Exclusive Interview with Greyston Holt on 'Bitten'


Greyston Holt unleashes the beast in Bitten. Based on the novels by Canadian author Kelley Armstrong, the TV series finds sole existing female werewolf Elena Michaels (Laura Vandervoort) shunning her lycanthrope ways to lead a quiet, carefree life. That plan gets derailed when Elena’s pack calls her back to contend with an escalating threat. 

Bitten casts Holt as pack member Clayton Danvers, a brooding enforcer-type who shares a special connection to Elena. Over the phone from Vancouver, the Canadian actor spoke to me about Clayton, what separates Bitten from the genre crowd.

Bitten is based on the novels by Kelley Armstrong. What spoke to you about the material?

There was a certain rawness to my character Clayton, this primal instinct and drive that he has. It’s very interesting. A more animalistic side of being human. That was fun to play with.

The series sounds more mature than other takes on werewolves. Can you set up the premise?

We’ve definitely chatted about it being Soprano-esque. It’s the idea of a super-tight, strong, loyal pack that will do anything to save one of its own. That’s apparent in our first episode when Elena is trying to live a normal life in Toronto. She knows we’re in trouble and she comes back to help us despite everything she wants, but she does. 

Why is there tension between Clayton and Elena?

I bit her. We were in love back when I was teaching university. I had to bite her to save her life. Now she’s the only known female werewolf.

Elena returns because of a new danger. What can threaten a werewolf?

That would be the Mutts. They are rising up and trying to take us on and create a Mutt empire. Being the only female werewolf, Elena can breed other werewolves. That’s a huge thing. She’s a very sought-after commodity.

How did you go about capturing the essence of a werewolf?

I didn’t really study other werewolf movies. When I found out I was going to screen test for Bitten, I went out into the forest here in Vancouver, just north of the city, went on a hiking trail and just ran around the forest naked. I took all my clothes off, ran around for an hour and howled and yelled. It was an interesting experience, but I think it helped.

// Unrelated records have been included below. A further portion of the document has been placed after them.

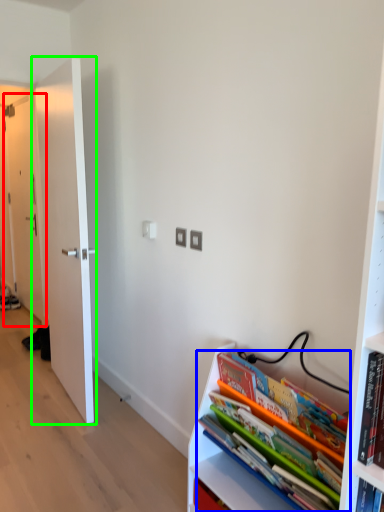 Question: Which is farther away from door (highlighted by a red box)? book (highlighted by a blue box) or door (highlighted by a green box)?

Choices:
 (A) book
 (B) door

Answer: (A) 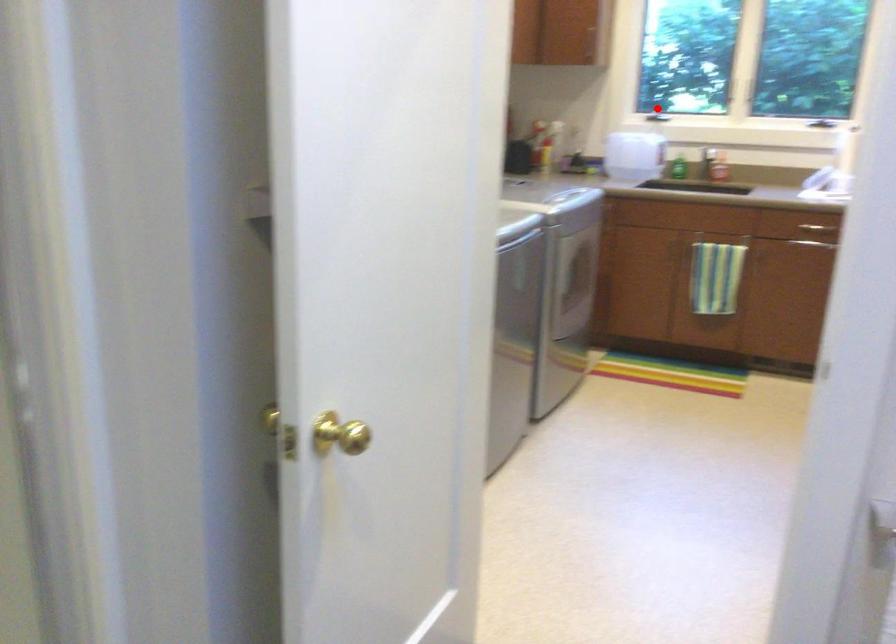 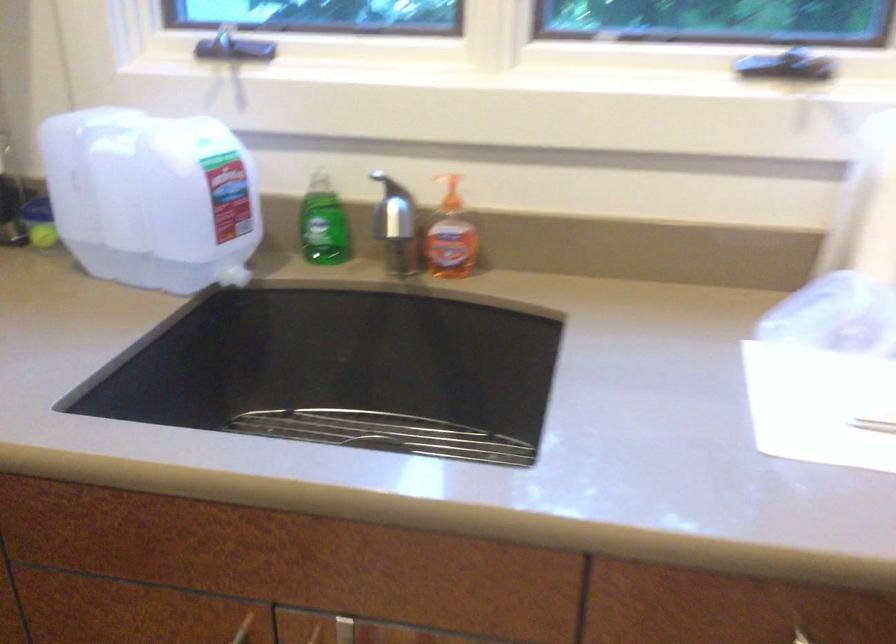 The point at the highlighted location is marked in the first image. Where is the corresponding point in the second image?

(243, 48) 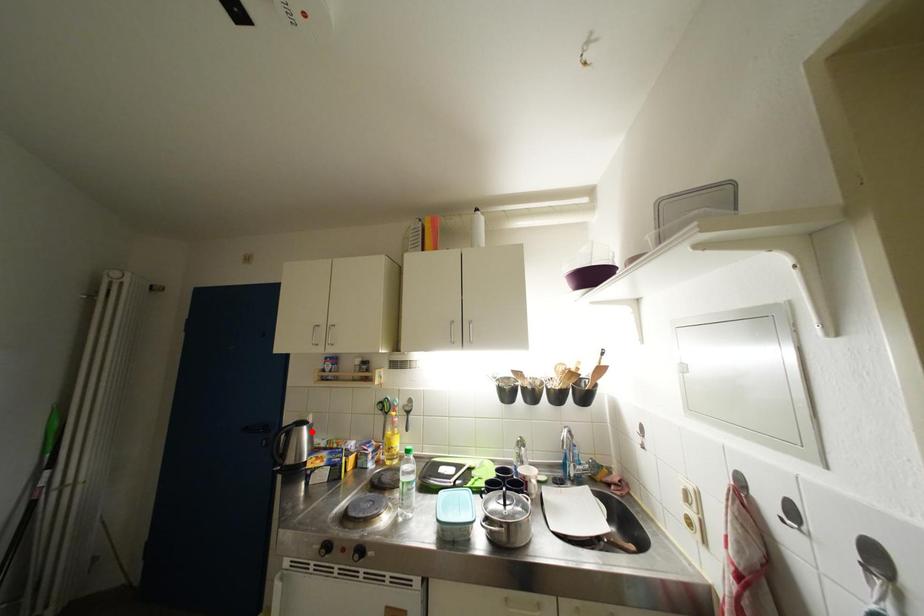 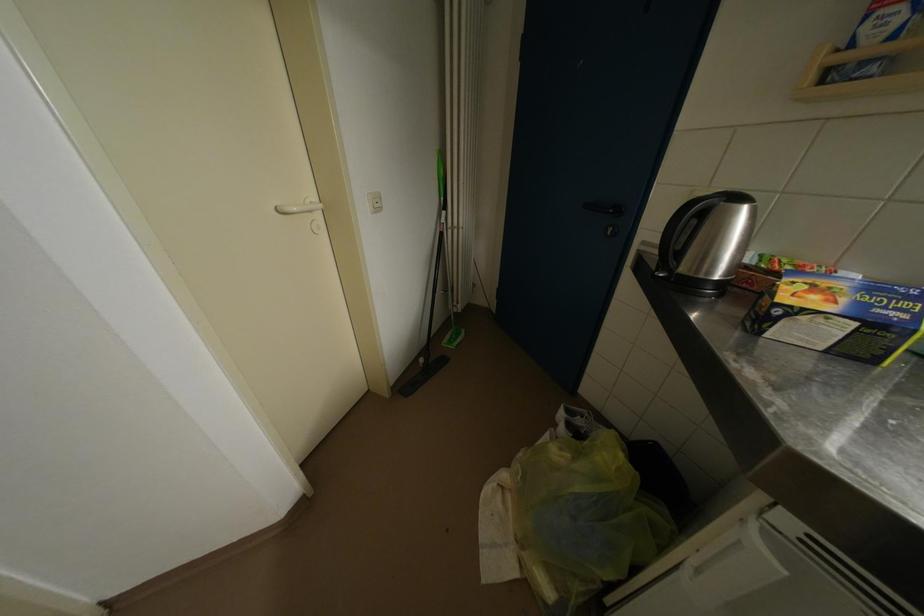 Where in the second image is the point corresponding to the highlighted location from the first image?

(752, 213) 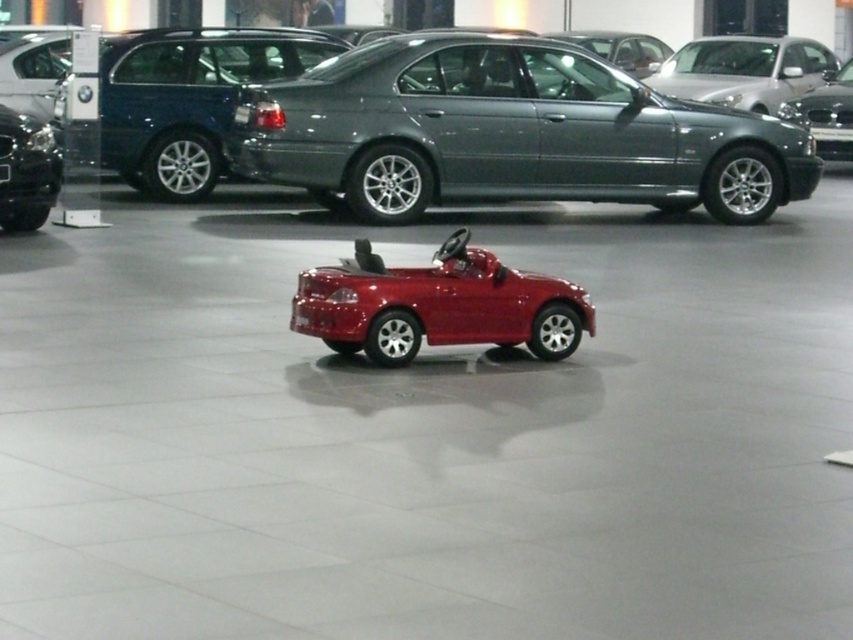 You are a delivery person who needs to place a large package between the metallic gray sedan at center and the shiny red toy car at center. The package requires 20 feet of space. Is there enough space between them?

The metallic gray sedan at center is 19.76 feet away from the shiny red toy car at center, so there is not enough space to place the package between them since it requires 20 feet of space.

Consider the image. You are a child visiting the car showroom and see the shiny red toy car at center and the shiny black car at left. Which car is closer to the entrance of the showroom?

The shiny black car at left is closer to the entrance because the shiny red toy car at center is positioned on its right side, implying it is further away from the entrance. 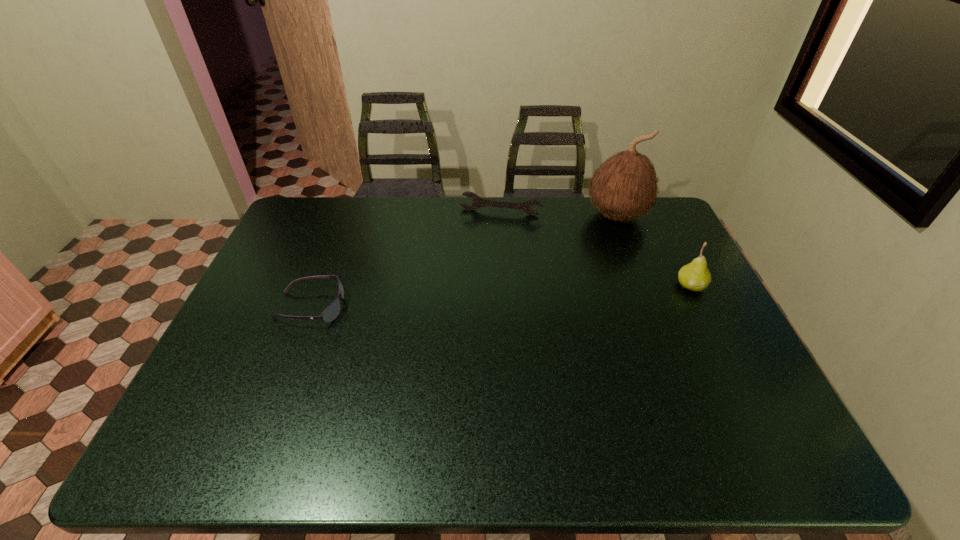 Where is `vacant area that lies between the coconut and the second tallest object`? This screenshot has height=540, width=960. vacant area that lies between the coconut and the second tallest object is located at coordinates (654, 251).

This screenshot has width=960, height=540. Find the location of `vacant point located between the tallest object and the sunglasses`. vacant point located between the tallest object and the sunglasses is located at coordinates (464, 261).

Find the location of `vacant area that lies between the pear and the third tallest object`. vacant area that lies between the pear and the third tallest object is located at coordinates (595, 249).

The image size is (960, 540). Find the location of `empty space between the wrench and the tallest object`. empty space between the wrench and the tallest object is located at coordinates (559, 214).

Locate an element on the screen. This screenshot has width=960, height=540. vacant region between the tallest object and the second tallest object is located at coordinates (654, 251).

The height and width of the screenshot is (540, 960). Find the location of `free spot between the coconut and the leftmost object`. free spot between the coconut and the leftmost object is located at coordinates (464, 261).

The image size is (960, 540). Identify the location of the third closest object to the second tallest object. (332, 311).

You are a GUI agent. You are given a task and a screenshot of the screen. Output one action in this format:
    pyautogui.click(x=<x>, y=<y>)
    Task: Click on the object that is the second closest one to the pear
    
    Given the screenshot: What is the action you would take?
    pyautogui.click(x=478, y=202)

You are a GUI agent. You are given a task and a screenshot of the screen. Output one action in this format:
    pyautogui.click(x=<x>, y=<y>)
    Task: Click on the free space that satisfies the following two spatial constraints: 1. on the front side of the wrench; 2. on the right side of the coconut
    This screenshot has width=960, height=540.
    Given the screenshot: What is the action you would take?
    [x=500, y=215]

At what (x,y) coordinates should I click in order to perform the action: click on free space that satisfies the following two spatial constraints: 1. on the front side of the pear; 2. on the right side of the third object from right to left. Please return your answer as a coordinate pair (x, y). Looking at the image, I should click on (504, 286). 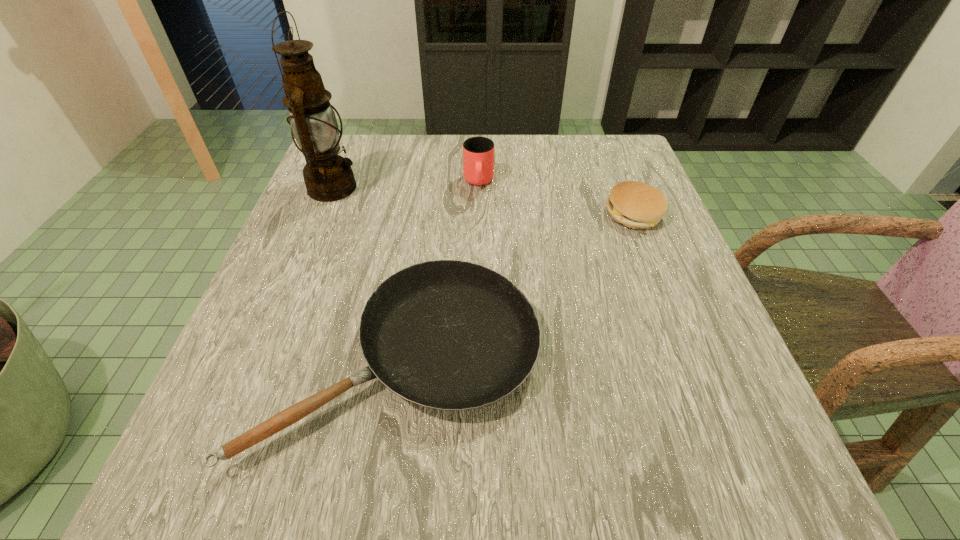 What are the coordinates of `free space at the left edge of the desktop` in the screenshot? It's located at (263, 411).

Where is `free space at the right edge of the desktop`? The height and width of the screenshot is (540, 960). free space at the right edge of the desktop is located at coordinates (624, 254).

Where is `free location at the far left corner`? Image resolution: width=960 pixels, height=540 pixels. free location at the far left corner is located at coordinates (391, 140).

This screenshot has width=960, height=540. What are the coordinates of `vacant area at the near left corner of the desktop` in the screenshot? It's located at (204, 481).

In the image, there is a desktop. Where is `free space at the far right corner`? This screenshot has width=960, height=540. free space at the far right corner is located at coordinates (619, 143).

This screenshot has height=540, width=960. What are the coordinates of `empty space that is in between the oil lamp and the second shortest object` in the screenshot? It's located at (483, 201).

Identify the location of free space between the nearest object and the tallest object. (367, 273).

The height and width of the screenshot is (540, 960). Find the location of `vacant point located between the rightmost object and the cup`. vacant point located between the rightmost object and the cup is located at coordinates (556, 198).

Where is `free space between the second shortest object and the oil lamp`? Image resolution: width=960 pixels, height=540 pixels. free space between the second shortest object and the oil lamp is located at coordinates (483, 201).

The height and width of the screenshot is (540, 960). I want to click on free space between the nearest object and the oil lamp, so click(367, 273). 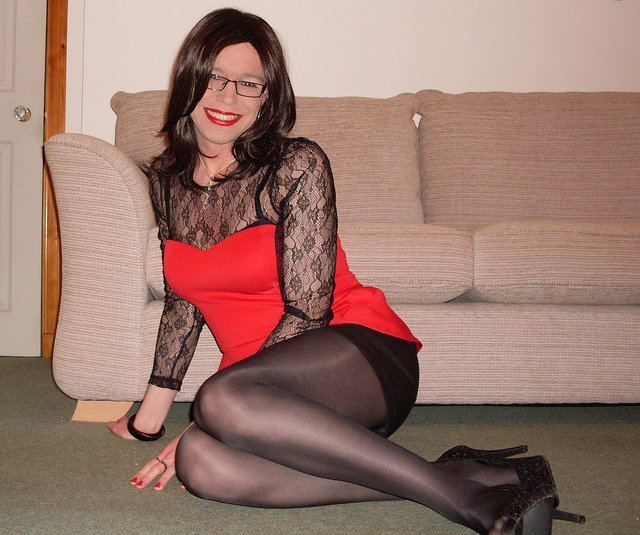 I want to click on floor, so click(84, 498).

Did you have to practice all the grunting and growling, or at least the movements of an animal?

I really don’t do much of that in the show. We have some changes into the werewolves and we’re going through the pain. It’s all VFX. I actually didn’t have to film a change in the first season. They insinuate I change, but you don’t actually see me change. I think Laura did and some other people.

Are the transformations triggered by the full moon?

No, what brings on the change for us is any kind of heightened sense like sexual desire, or if your safety is threatened or if you are angry. That makes it interesting because a lot of times it will happen when you don’t necessarily want it to.

Paranormal and mystical TV series are abundant this year. How is Bitten pushing the envelope? 

The show has something for everyone. For women looking for a strong female lead, there’s that in Laura. For men, there’s this very manly pack mentality and manly atmosphere. There’s violence and fighting. There’s also the romance aspect between me and Elena. There’s wicked fight scenes. A lot of gore. It’s all good.